A tall, square tower of warm red-brown stone rises high above a city of low roofs and palm-gardens, its faces decorated with broad panels of interlacing blind arches and a net-like lozenge pattern, crowned by a smaller lantern-turret and a finial of golden orbs.

At the foot of the great minaret spreads a vast congregational mosque, its many-aisled prayer-hall and arcaded courtyard built in the sober, powerful and restrained manner of the western Muslim style.

This is the Koutoubia, the chief mosque of Marrakesh, built in the twelfth century by the Almohads, the great Berber dynasty that ruled the Maghrib and Muslim Spain, its minaret the model from which the Giralda of Seville and the tower of Rabat were raised.

The city stands on a plain at the foot of high snow-capped mountains, the capital that the Almohads inherited from the Almoravids and made the seat of an empire stretching from Spain to the edge of the Sahara.

The minaret was built to call the faithful to prayer over a great imperial capital, and its proportions and ornament set the pattern for the religious architecture of the whole Muslim West for centuries.

The Koutoubia mosque and minaret are extant monuments.

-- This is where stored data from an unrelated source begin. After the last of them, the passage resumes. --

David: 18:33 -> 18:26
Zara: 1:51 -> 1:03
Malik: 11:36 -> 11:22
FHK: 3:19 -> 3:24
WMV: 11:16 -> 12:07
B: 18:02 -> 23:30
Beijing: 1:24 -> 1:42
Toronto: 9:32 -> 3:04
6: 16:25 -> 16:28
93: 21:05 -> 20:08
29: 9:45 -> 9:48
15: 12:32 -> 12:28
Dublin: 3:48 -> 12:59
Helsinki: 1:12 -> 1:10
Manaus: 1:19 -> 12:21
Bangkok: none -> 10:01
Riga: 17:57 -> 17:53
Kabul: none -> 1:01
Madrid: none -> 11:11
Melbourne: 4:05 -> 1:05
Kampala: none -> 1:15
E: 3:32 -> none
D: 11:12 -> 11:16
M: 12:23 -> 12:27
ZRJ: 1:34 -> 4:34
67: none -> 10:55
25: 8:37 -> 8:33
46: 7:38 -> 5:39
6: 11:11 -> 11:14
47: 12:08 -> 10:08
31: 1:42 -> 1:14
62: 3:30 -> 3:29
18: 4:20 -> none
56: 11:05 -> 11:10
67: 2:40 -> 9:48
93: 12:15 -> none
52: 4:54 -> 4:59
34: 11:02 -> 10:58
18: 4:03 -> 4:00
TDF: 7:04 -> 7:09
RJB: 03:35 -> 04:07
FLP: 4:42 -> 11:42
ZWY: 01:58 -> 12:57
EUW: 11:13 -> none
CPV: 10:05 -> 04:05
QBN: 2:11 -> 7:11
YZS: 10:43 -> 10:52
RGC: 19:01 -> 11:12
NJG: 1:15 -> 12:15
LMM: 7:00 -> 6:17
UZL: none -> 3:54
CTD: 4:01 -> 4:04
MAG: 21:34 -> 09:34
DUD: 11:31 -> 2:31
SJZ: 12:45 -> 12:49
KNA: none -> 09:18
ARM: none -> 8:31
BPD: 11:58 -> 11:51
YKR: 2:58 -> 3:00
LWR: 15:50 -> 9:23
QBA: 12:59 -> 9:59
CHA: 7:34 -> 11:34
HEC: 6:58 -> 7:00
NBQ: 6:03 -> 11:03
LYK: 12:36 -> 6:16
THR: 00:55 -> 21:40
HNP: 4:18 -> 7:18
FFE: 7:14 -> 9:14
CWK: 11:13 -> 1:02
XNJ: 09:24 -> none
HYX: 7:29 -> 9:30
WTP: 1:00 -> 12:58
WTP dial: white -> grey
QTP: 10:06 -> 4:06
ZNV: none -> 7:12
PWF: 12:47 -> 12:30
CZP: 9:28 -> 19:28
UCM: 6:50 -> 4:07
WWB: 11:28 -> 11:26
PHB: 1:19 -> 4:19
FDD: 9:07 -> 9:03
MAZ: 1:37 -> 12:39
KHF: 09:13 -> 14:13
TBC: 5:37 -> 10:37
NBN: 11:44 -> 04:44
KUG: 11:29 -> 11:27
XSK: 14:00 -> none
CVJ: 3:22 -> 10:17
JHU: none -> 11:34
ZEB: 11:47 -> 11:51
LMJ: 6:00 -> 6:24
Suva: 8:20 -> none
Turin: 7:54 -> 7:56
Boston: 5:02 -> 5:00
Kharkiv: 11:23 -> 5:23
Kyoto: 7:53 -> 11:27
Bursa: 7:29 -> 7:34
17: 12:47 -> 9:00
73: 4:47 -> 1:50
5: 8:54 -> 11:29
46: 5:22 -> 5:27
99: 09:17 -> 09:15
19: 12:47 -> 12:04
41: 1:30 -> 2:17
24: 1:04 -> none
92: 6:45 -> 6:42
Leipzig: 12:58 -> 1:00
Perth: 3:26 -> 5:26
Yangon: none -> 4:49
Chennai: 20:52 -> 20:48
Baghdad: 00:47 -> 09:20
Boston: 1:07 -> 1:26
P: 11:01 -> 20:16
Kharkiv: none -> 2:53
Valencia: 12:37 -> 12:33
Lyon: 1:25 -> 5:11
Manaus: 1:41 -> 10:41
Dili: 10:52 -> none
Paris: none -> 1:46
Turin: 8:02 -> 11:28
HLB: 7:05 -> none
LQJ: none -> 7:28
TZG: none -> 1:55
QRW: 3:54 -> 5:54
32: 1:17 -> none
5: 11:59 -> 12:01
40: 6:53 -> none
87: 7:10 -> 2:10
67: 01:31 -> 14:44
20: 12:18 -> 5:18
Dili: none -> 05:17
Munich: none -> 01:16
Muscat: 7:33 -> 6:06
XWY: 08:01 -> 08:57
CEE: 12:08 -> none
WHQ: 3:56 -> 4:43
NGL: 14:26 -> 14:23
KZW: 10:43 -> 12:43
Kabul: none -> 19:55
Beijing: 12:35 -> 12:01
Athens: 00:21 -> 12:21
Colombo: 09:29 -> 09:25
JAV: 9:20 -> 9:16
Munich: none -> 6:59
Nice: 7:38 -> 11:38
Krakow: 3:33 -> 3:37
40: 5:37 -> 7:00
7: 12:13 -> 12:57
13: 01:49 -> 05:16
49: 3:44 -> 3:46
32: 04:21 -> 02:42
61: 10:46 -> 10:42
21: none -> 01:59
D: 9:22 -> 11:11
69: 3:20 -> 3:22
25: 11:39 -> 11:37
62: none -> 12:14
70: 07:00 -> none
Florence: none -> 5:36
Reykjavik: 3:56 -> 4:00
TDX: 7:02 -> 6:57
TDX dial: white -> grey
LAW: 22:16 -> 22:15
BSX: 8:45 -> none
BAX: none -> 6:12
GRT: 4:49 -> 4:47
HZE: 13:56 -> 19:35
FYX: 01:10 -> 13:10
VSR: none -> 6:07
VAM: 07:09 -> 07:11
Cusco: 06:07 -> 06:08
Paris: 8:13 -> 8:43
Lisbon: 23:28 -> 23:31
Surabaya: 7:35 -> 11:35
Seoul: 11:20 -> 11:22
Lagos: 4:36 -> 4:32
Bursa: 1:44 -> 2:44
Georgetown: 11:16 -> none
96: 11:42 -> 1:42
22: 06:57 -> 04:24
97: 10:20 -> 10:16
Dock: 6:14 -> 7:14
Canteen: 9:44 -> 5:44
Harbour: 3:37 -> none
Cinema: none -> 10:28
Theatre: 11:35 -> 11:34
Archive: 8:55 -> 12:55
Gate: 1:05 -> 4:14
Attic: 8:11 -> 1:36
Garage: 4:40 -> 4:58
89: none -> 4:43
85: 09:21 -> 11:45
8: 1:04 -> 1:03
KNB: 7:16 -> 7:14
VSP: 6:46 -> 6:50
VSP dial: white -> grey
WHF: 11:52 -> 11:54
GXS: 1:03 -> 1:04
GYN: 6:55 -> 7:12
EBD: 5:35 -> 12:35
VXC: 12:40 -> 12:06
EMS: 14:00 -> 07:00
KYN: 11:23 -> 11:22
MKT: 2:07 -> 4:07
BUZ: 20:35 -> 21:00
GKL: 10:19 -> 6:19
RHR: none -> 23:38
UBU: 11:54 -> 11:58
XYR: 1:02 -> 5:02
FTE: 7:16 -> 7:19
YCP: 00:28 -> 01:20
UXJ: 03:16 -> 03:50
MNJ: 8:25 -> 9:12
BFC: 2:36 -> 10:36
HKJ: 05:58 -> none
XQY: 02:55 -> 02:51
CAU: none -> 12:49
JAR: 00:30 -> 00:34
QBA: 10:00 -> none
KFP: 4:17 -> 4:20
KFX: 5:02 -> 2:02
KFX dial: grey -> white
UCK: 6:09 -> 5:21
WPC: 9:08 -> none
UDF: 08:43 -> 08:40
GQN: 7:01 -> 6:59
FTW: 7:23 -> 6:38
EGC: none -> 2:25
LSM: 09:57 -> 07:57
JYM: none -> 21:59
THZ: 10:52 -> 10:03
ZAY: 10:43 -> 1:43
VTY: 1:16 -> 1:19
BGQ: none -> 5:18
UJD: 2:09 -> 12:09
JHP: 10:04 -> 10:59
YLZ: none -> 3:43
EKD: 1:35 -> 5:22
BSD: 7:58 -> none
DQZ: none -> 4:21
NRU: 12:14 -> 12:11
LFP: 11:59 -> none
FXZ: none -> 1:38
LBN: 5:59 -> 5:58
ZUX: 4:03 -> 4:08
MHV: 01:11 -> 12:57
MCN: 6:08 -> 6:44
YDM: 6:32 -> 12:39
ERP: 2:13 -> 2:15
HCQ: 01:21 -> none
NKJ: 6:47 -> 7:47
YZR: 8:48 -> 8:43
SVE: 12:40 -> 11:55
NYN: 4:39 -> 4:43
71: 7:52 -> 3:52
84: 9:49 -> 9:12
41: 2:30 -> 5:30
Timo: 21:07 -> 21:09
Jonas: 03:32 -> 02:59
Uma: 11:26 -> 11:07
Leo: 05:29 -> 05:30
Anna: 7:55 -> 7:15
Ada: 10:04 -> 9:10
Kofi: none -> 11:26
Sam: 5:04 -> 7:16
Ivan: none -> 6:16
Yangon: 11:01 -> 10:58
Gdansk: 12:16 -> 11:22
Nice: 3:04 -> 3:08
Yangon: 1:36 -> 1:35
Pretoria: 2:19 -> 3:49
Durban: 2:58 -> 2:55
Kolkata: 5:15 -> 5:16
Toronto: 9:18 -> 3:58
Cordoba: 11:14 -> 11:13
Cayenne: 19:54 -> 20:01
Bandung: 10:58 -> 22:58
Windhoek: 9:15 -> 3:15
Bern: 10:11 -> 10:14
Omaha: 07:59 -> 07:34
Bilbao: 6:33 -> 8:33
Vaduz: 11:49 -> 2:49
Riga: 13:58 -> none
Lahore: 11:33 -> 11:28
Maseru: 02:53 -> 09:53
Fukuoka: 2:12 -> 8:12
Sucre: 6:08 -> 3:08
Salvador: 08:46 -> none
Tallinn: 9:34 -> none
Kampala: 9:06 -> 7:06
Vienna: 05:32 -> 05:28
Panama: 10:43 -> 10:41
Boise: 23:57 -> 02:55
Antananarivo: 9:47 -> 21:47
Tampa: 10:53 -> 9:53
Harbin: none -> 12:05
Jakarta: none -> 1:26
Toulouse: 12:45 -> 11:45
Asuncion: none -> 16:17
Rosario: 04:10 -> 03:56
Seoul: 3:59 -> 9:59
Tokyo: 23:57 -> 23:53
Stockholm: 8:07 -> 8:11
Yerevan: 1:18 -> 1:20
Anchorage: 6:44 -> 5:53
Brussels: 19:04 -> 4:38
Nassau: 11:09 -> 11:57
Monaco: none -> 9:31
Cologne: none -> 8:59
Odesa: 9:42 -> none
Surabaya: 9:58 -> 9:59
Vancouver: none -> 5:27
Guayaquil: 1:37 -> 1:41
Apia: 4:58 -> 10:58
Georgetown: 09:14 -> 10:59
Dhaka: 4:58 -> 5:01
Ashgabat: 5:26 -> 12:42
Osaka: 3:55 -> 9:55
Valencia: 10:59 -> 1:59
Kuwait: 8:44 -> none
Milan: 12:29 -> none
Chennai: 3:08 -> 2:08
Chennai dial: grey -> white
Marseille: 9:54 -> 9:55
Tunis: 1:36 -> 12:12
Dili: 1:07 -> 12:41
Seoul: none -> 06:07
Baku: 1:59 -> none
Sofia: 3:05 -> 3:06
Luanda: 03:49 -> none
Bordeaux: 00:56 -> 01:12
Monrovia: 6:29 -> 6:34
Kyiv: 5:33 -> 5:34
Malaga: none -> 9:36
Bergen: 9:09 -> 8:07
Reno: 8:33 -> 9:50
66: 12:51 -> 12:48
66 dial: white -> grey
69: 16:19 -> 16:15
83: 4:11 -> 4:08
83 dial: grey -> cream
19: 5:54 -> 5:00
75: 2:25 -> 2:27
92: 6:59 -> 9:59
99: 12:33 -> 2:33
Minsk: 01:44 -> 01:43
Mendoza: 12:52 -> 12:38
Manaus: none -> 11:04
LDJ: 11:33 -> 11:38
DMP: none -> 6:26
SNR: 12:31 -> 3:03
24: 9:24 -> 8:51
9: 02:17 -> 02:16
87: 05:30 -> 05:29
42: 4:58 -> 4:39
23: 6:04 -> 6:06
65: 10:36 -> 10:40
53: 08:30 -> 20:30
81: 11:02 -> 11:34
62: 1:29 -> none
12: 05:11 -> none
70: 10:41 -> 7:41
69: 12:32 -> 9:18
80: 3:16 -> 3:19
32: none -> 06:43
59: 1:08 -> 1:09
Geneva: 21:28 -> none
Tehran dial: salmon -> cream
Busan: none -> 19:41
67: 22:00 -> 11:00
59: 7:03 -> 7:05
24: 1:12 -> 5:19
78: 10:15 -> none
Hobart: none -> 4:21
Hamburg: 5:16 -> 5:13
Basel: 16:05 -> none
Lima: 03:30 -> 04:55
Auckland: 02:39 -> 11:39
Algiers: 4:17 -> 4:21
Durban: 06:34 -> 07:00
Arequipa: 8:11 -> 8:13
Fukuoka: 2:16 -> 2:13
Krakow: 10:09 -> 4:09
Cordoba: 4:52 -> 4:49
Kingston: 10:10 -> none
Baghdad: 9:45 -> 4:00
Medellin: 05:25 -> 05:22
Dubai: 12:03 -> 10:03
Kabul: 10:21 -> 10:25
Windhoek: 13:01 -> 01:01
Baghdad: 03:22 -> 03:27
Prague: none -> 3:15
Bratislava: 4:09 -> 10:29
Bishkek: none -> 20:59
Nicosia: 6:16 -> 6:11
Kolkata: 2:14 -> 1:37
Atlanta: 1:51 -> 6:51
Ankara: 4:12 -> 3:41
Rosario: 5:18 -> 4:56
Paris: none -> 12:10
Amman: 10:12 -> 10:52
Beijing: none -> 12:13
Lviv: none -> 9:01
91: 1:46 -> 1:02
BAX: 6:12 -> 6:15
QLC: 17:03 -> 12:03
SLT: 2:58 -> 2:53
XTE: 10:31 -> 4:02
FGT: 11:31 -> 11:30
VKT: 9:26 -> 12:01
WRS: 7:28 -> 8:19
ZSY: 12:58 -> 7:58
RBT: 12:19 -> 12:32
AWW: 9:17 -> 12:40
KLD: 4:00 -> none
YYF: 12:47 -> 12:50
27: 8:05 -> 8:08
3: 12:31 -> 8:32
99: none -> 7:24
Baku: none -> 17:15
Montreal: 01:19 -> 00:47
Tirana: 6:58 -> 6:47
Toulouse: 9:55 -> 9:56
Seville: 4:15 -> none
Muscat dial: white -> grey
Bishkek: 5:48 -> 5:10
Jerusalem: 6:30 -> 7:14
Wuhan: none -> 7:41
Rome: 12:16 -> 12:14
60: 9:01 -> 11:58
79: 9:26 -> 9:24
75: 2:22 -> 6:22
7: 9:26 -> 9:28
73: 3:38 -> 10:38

The scene depicts the mosque and its tower; no individual is shown by likeness.

Further reading & cross-references

The Koutoubia mosque and minaret, Marrakesh (extant monument): The primary monument. Used for the minaret, the sebka ornament, the prayer-hall and the court. Confidence high.

Histories of the Almohad dynasty and Marrakesh: Used for the Almohads, their empire and Marrakesh as their capital. Confidence high.

Studies of western Islamic (Maghribi-Andalusi) architecture: Used for the minaret's design and its influence on the Giralda and the Hassan Tower. Confidence high.

Marrakesh below the Atlas (geographic context): The plain, the mountains and the city constrain the depiction.